» **Work to be completed**:
Nothing other than an exact copy of the records should be returned.

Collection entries
════

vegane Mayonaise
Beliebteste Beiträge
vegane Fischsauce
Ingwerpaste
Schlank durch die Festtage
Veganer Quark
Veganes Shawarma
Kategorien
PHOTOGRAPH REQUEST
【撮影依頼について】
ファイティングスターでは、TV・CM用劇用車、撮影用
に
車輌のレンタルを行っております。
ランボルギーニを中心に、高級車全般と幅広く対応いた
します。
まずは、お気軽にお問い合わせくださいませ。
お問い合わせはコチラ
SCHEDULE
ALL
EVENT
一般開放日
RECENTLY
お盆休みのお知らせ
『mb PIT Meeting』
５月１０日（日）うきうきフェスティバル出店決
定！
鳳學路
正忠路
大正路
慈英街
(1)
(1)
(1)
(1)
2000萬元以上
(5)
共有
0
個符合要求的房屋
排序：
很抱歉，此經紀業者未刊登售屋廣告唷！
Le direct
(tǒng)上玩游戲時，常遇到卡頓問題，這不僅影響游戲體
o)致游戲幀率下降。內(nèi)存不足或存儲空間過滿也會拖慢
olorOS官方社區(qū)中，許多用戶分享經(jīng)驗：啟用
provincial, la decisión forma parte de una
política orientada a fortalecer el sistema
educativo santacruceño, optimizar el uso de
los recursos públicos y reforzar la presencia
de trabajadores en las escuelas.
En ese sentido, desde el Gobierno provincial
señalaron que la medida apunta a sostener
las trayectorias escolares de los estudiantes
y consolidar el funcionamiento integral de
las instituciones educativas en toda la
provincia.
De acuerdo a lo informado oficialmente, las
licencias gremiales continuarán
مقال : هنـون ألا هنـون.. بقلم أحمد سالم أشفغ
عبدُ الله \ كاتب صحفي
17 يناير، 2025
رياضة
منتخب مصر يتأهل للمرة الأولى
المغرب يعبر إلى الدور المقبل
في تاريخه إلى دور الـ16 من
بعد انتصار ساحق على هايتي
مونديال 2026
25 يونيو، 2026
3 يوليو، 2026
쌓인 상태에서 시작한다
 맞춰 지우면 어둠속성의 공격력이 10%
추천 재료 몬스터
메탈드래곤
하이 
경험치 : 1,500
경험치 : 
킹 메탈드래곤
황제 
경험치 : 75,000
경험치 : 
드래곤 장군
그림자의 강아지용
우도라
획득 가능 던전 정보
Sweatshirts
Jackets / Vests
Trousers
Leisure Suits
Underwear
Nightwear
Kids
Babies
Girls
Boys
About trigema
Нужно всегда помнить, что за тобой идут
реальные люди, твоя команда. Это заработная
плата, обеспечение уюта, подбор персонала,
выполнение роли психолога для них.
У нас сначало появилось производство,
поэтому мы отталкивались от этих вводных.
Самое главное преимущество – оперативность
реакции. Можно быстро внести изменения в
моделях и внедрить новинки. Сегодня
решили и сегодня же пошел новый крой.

════

» **Output of the exercise**:
vegane Mayonaise
Beliebteste Beiträge
vegane Fischsauce
Ingwerpaste
Schlank durch die Festtage
Veganer Quark
Veganes Shawarma
Kategorien
PHOTOGRAPH REQUEST
【撮影依頼について】
ファイティングスターでは、TV・CM用劇用車、撮影用
に
車輌のレンタルを行っております。
ランボルギーニを中心に、高級車全般と幅広く対応いた
します。
まずは、お気軽にお問い合わせくださいませ。
お問い合わせはコチラ
SCHEDULE
ALL
EVENT
一般開放日
RECENTLY
お盆休みのお知らせ
『mb PIT Meeting』
５月１０日（日）うきうきフェスティバル出店決
定！
鳳學路
正忠路
大正路
慈英街
(1)
(1)
(1)
(1)
2000萬元以上
(5)
共有
0
個符合要求的房屋
排序：
很抱歉，此經紀業者未刊登售屋廣告唷！
Le direct
(tǒng)上玩游戲時，常遇到卡頓問題，這不僅影響游戲體
o)致游戲幀率下降。內(nèi)存不足或存儲空間過滿也會拖慢
olorOS官方社區(qū)中，許多用戶分享經(jīng)驗：啟用
provincial, la decisión forma parte de una
política orientada a fortalecer el sistema
educativo santacruceño, optimizar el uso de
los recursos públicos y reforzar la presencia
de trabajadores en las escuelas.
En ese sentido, desde el Gobierno provincial
señalaron que la medida apunta a sostener
las trayectorias escolares de los estudiantes
y consolidar el funcionamiento integral de
las instituciones educativas en toda la
provincia.
De acuerdo a lo informado oficialmente, las
licencias gremiales continuarán
مقال : هنـون ألا هنـون.. بقلم أحمد سالم أشفغ
عبدُ الله \ كاتب صحفي
17 يناير، 2025
رياضة
منتخب مصر يتأهل للمرة الأولى
المغرب يعبر إلى الدور المقبل
في تاريخه إلى دور الـ16 من
بعد انتصار ساحق على هايتي
مونديال 2026
25 يونيو، 2026
3 يوليو، 2026
쌓인 상태에서 시작한다
 맞춰 지우면 어둠속성의 공격력이 10%
추천 재료 몬스터
메탈드래곤
하이 
경험치 : 1,500
경험치 : 
킹 메탈드래곤
황제 
경험치 : 75,000
경험치 : 
드래곤 장군
그림자의 강아지용
우도라
획득 가능 던전 정보
Sweatshirts
Jackets / Vests
Trousers
Leisure Suits
Underwear
Nightwear
Kids
Babies
Girls
Boys
About trigema
Нужно всегда помнить, что за тобой идут
реальные люди, твоя команда. Это заработная
плата, обеспечение уюта, подбор персонала,
выполнение роли психолога для них.
У нас сначало появилось производство,
поэтому мы отталкивались от этих вводных.
Самое главное преимущество – оперативность
реакции. Можно быстро внести изменения в
моделях и внедрить новинки. Сегодня
решили и сегодня же пошел новый крой.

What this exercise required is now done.